The resulting transcripts cufflinks.t0/transcripts.gtf can be viewed and compared with those from Scripture in the IGV browser generatied in exercise 4. An interesting difference is the Cnm4 region, where a duplication makes for an interesting (if likely artificial) transcript. To look at this region, load cufflinks.t0/transcripts.gtf and scripture.t0.gtf into the IGV browser and navigate to the Cnm4 gene. Scripture will try to report most of the isoforms that are supported by the data; many will be spurious. One way to filter out spurious transcripts is by finding those that account for a small fraction of the expressed mRNAs. Cufflinks’ read assignment strategy can be used to find isoforms that are either artifacts or expressed at uninteresting levels.

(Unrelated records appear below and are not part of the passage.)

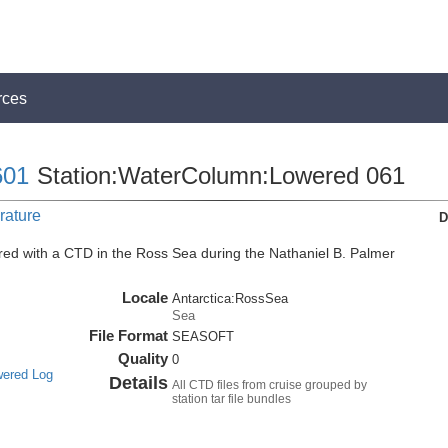
rces
01
Station:WaterColumn:Lowered 061
rature
D
ed with a CTD in the Ross Sea during the Nathaniel B. Palmer
Locale
Antarctica:RossSea
Sea
File Format
SEASOFT
Quality
0
wered Log
Details
All CTD files from cruise grouped by
station tar file bundles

Exercise 6: Analysis of the reconstruction with Cufflinks

Creating a single reconstruction set using cuffmerge

The cuffmerge utility is designed to create a single transcript data set from multiple reconstructions. In this step we use this utility to merge our time point reconstructions into a single set:
To do this please first go to ~/workshop_data/transcriptomics directory.

cd ~/workshop_data/transcriptomics

The input to cuffmerge is a file listing all the different reconstructions to merge. To create it, use your favorite text editor (e.g. vi or emacs) and type in the two scripture reconstruction .gtf files we previously obtained.
The file should contain the following two lines. Save it with the name cuffmerge.input.txt:

tophat.t0/scripture.t0.gtf
tophat.t4/scripture.t4.gtf

Then run cuffmerge:

cuffmerge cuffmerge.input.txt

Cuffmerge will output its merged reconstruction to a merged_asm/merged.gtf file, which we will use throughout this section.

Note: Load the merged_asm/merged.gtf to your IGV session to visualize results pertaining to this transcript set. Make sure you also have loaded the alignment data (bam and tdf files) in your session so you can visualize the results we obtain in the next steps.